- [Given data]:
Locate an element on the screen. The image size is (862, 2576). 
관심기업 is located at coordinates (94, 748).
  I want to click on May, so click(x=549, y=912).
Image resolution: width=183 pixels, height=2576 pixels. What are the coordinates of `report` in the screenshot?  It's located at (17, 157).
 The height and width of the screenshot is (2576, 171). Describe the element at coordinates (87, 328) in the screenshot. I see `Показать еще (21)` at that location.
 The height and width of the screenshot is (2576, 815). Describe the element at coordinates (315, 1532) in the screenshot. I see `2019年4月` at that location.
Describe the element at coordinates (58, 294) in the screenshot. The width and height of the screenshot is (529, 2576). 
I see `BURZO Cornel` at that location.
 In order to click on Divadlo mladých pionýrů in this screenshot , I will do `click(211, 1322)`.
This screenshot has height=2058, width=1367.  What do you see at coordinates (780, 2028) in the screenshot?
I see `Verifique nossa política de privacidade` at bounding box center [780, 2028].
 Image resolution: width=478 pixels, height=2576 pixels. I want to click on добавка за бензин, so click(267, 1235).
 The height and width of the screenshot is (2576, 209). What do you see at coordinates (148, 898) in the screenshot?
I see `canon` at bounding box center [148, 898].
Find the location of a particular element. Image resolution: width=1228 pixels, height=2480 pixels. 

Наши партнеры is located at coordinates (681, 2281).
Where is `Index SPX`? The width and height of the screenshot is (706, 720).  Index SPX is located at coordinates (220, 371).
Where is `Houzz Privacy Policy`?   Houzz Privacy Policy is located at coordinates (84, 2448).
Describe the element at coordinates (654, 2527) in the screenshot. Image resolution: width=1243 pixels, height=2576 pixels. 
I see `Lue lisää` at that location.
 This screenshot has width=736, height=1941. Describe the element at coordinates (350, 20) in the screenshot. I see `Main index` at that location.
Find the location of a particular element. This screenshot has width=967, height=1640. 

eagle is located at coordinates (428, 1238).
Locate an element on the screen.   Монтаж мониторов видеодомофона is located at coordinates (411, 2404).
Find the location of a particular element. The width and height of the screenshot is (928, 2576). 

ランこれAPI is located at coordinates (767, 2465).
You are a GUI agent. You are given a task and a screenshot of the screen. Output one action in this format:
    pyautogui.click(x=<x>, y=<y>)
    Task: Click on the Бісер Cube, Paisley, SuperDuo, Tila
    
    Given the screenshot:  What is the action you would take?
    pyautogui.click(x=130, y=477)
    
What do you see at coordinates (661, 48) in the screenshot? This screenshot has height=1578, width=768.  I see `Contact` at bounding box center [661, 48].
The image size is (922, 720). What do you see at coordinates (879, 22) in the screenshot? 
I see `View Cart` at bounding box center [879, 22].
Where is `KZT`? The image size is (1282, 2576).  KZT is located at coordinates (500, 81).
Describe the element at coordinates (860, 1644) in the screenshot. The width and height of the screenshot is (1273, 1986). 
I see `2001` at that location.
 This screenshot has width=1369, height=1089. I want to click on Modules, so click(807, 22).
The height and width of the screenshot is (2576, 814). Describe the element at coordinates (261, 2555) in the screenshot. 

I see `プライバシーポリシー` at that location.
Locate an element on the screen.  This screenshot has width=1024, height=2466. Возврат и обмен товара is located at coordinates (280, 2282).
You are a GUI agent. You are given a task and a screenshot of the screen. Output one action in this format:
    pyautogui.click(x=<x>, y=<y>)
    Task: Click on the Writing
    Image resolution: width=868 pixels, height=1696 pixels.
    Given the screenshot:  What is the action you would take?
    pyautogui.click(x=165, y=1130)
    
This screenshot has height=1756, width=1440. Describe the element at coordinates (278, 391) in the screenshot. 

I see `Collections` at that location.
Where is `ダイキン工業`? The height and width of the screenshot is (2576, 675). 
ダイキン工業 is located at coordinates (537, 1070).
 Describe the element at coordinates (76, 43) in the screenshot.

- [Exercise details]:
Would you return the whole listing exactly as written?

- [Expected output]:
Locate an element on the screen. The image size is (862, 2576). 
관심기업 is located at coordinates (94, 748).
  I want to click on May, so click(x=549, y=912).
Image resolution: width=183 pixels, height=2576 pixels. What are the coordinates of `report` in the screenshot?  It's located at (17, 157).
 The height and width of the screenshot is (2576, 171). Describe the element at coordinates (87, 328) in the screenshot. I see `Показать еще (21)` at that location.
 The height and width of the screenshot is (2576, 815). Describe the element at coordinates (315, 1532) in the screenshot. I see `2019年4月` at that location.
Describe the element at coordinates (58, 294) in the screenshot. The width and height of the screenshot is (529, 2576). 
I see `BURZO Cornel` at that location.
 In order to click on Divadlo mladých pionýrů in this screenshot , I will do `click(211, 1322)`.
This screenshot has height=2058, width=1367.  What do you see at coordinates (780, 2028) in the screenshot?
I see `Verifique nossa política de privacidade` at bounding box center [780, 2028].
 Image resolution: width=478 pixels, height=2576 pixels. I want to click on добавка за бензин, so click(267, 1235).
 The height and width of the screenshot is (2576, 209). What do you see at coordinates (148, 898) in the screenshot?
I see `canon` at bounding box center [148, 898].
Find the location of a particular element. Image resolution: width=1228 pixels, height=2480 pixels. 

Наши партнеры is located at coordinates (681, 2281).
Where is `Index SPX`? The width and height of the screenshot is (706, 720).  Index SPX is located at coordinates (220, 371).
Where is `Houzz Privacy Policy`?   Houzz Privacy Policy is located at coordinates (84, 2448).
Describe the element at coordinates (654, 2527) in the screenshot. Image resolution: width=1243 pixels, height=2576 pixels. 
I see `Lue lisää` at that location.
 This screenshot has width=736, height=1941. Describe the element at coordinates (350, 20) in the screenshot. I see `Main index` at that location.
Find the location of a particular element. This screenshot has width=967, height=1640. 

eagle is located at coordinates (428, 1238).
Locate an element on the screen.   Монтаж мониторов видеодомофона is located at coordinates (411, 2404).
Find the location of a particular element. The width and height of the screenshot is (928, 2576). 

ランこれAPI is located at coordinates (767, 2465).
You are a GUI agent. You are given a task and a screenshot of the screen. Output one action in this format:
    pyautogui.click(x=<x>, y=<y>)
    Task: Click on the Бісер Cube, Paisley, SuperDuo, Tila
    
    Given the screenshot:  What is the action you would take?
    pyautogui.click(x=130, y=477)
    
What do you see at coordinates (661, 48) in the screenshot? This screenshot has height=1578, width=768.  I see `Contact` at bounding box center [661, 48].
The image size is (922, 720). What do you see at coordinates (879, 22) in the screenshot? 
I see `View Cart` at bounding box center [879, 22].
Where is `KZT`? The image size is (1282, 2576).  KZT is located at coordinates (500, 81).
Describe the element at coordinates (860, 1644) in the screenshot. The width and height of the screenshot is (1273, 1986). 
I see `2001` at that location.
 This screenshot has width=1369, height=1089. I want to click on Modules, so click(807, 22).
The height and width of the screenshot is (2576, 814). Describe the element at coordinates (261, 2555) in the screenshot. 

I see `プライバシーポリシー` at that location.
Locate an element on the screen.  This screenshot has width=1024, height=2466. Возврат и обмен товара is located at coordinates (280, 2282).
You are a GUI agent. You are given a task and a screenshot of the screen. Output one action in this format:
    pyautogui.click(x=<x>, y=<y>)
    Task: Click on the Writing
    Image resolution: width=868 pixels, height=1696 pixels.
    Given the screenshot:  What is the action you would take?
    pyautogui.click(x=165, y=1130)
    
This screenshot has height=1756, width=1440. Describe the element at coordinates (278, 391) in the screenshot. 

I see `Collections` at that location.
Where is `ダイキン工業`? The height and width of the screenshot is (2576, 675). 
ダイキン工業 is located at coordinates (537, 1070).
 Describe the element at coordinates (76, 43) in the screenshot.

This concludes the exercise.